● **Task details**
Your answer should be the exact lines of the data below from the one containing "অনুষ্ঠান চলাকালে, Vin" through the one containing "ফ্র্যাঞ্চাইজিটি তার 25"; please include nothing else.

● **Task material**
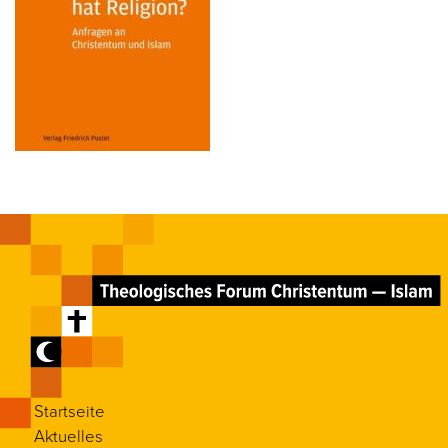
Startseite
Aktuelles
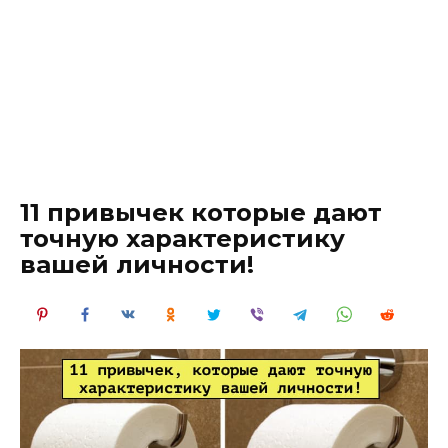
11 привычек которые дают
точную характеристику
вашей личности!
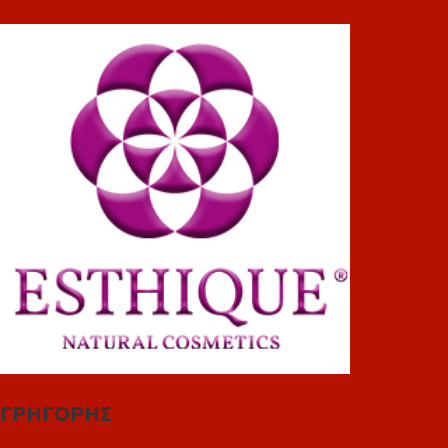
ΓΡΗΓΟΡΗΣ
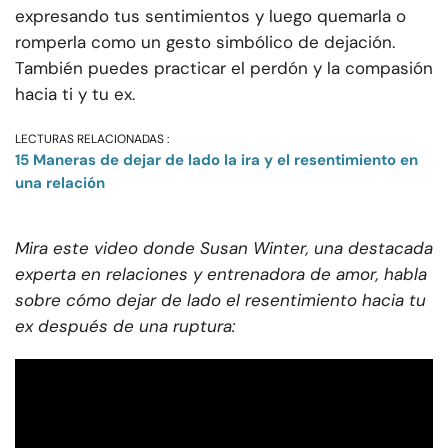
expresando tus sentimientos y luego quemarla o
romperla como un gesto simbólico de dejación.
También puedes practicar el perdón y la compasión
hacia ti y tu ex.
LECTURAS RELACIONADAS :
15 Maneras de dejar de lado la ira y el resentimiento en
una relación
Mira este video donde Susan Winter, una destacada
experta en relaciones y entrenadora de amor, habla
sobre cómo dejar de lado el resentimiento hacia tu
ex después de una ruptura:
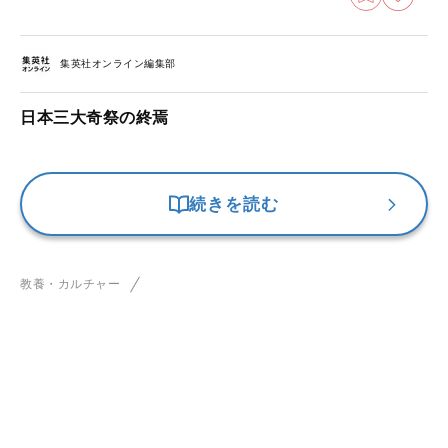
集英社オンライン編集部
日本三大奇祭の終焉
続きを読む
教養・カルチャー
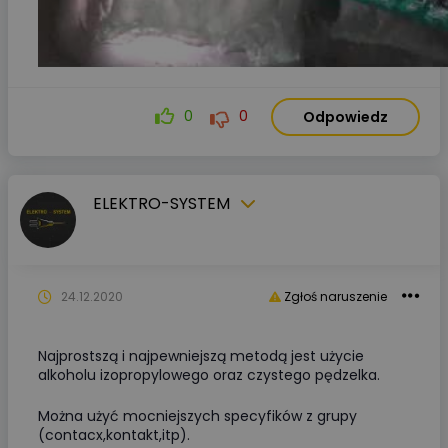
0
0
Odpowiedz
ELEKTRO-SYSTEM
24.12.2020
Zgłoś naruszenie
Najprostszą i najpewniejszą metodą jest użycie
alkoholu izopropylowego oraz czystego pędzelka.
Można użyć mocniejszych specyfików z grupy
(contacx,kontakt,itp).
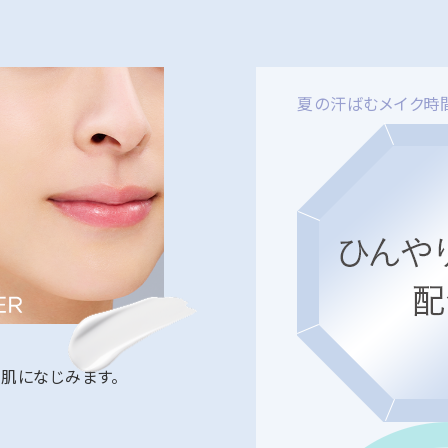
夏の汗ばむメイク時
肌になじみます。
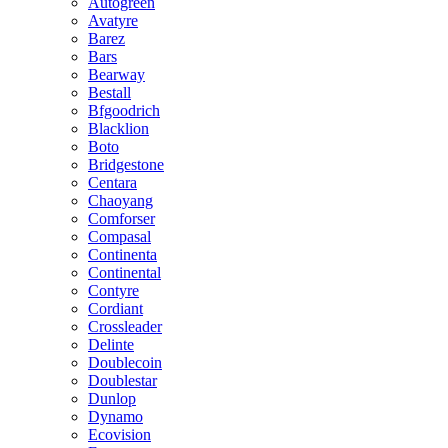
Autogreen
Avatyre
Barez
Bars
Bearway
Bestall
Bfgoodrich
Blacklion
Boto
Bridgestone
Centara
Chaoyang
Comforser
Compasal
Continenta
Continental
Contyre
Cordiant
Crossleader
Delinte
Doublecoin
Doublestar
Dunlop
Dynamo
Ecovision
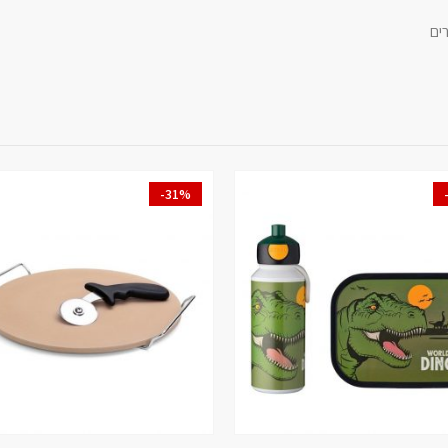
ים
-31%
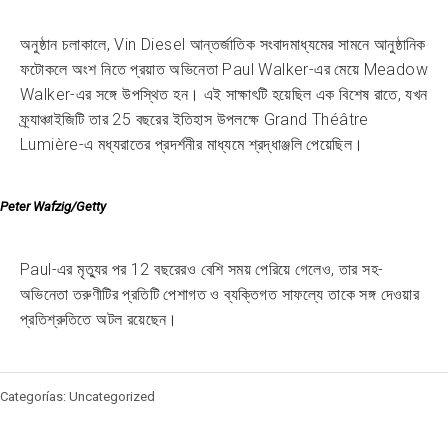
অনুষ্ঠান চলাকালে, Vin Diesel আন্তর্জাতিক সংবাদমাধ্যমের সামনে আনুষ্ঠানিক
ফটোকলে অংশ নিতে প্রয়াত অভিনেতা Paul Walker-এর মেয়ে Meadow
Walker-এর সঙ্গে উপস্থিত হন। এই সাক্ষাৎটি হয়েছিল এক বিশেষ রাতে, যখন
ফ্র্যাঞ্চাইজিটি তার 25 বছরের ইতিহাস উপলক্ষে Grand Théâtre
Lumière-এ মধ্যরাতের প্রদর্শনীর মাধ্যমে শ্রদ্ধাঞ্জলি পেয়েছিল।
Peter Wafzig/Getty
Paul-এর মৃত্যুর পর 12 বছরেরও বেশি সময় পেরিয়ে গেলেও, তার সহ-
অভিনেতা তরুণীটির প্রতিটি পেশাগত ও ব্যক্তিগত সাফল্যে তাকে সঙ্গ দেওয়ার
প্রতিশ্রুতিতে অটল রয়েছেন।
Categorías: Uncategorized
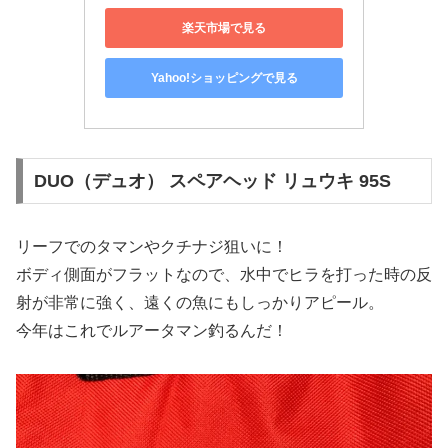
楽天市場で見る
Yahoo!ショッピングで見る
DUO（デュオ） スペアヘッド リュウキ 95S
リーフでのタマンやクチナジ狙いに！
ボディ側面がフラットなので、水中でヒラを打った時の反
射が非常に強く、遠くの魚にもしっかりアピール。
今年はこれでルアータマン釣るんだ！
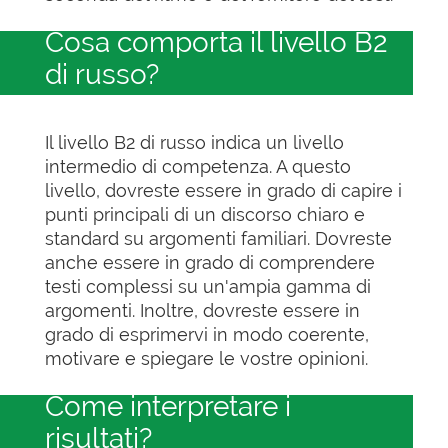
Cosa comporta il livello B2
di russo?
Il livello B2 di russo indica un livello
intermedio di competenza. A questo
livello, dovreste essere in grado di capire i
punti principali di un discorso chiaro e
standard su argomenti familiari. Dovreste
anche essere in grado di comprendere
testi complessi su un'ampia gamma di
argomenti. Inoltre, dovreste essere in
grado di esprimervi in modo coerente,
motivare e spiegare le vostre opinioni.
Come interpretare i
risultati?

● **Worked solution**
অনুষ্ঠান চলাকালে, Vin Diesel আন্তর্জাতিক সংবাদমাধ্যমের সামনে আনুষ্ঠানিক
ফটোকলে অংশ নিতে প্রয়াত অভিনেতা Paul Walker-এর মেয়ে Meadow
Walker-এর সঙ্গে উপস্থিত হন। এই সাক্ষাৎটি হয়েছিল এক বিশেষ রাতে, যখন
ফ্র্যাঞ্চাইজিটি তার 25 বছরের ইতিহাস উপলক্ষে Grand Théâtre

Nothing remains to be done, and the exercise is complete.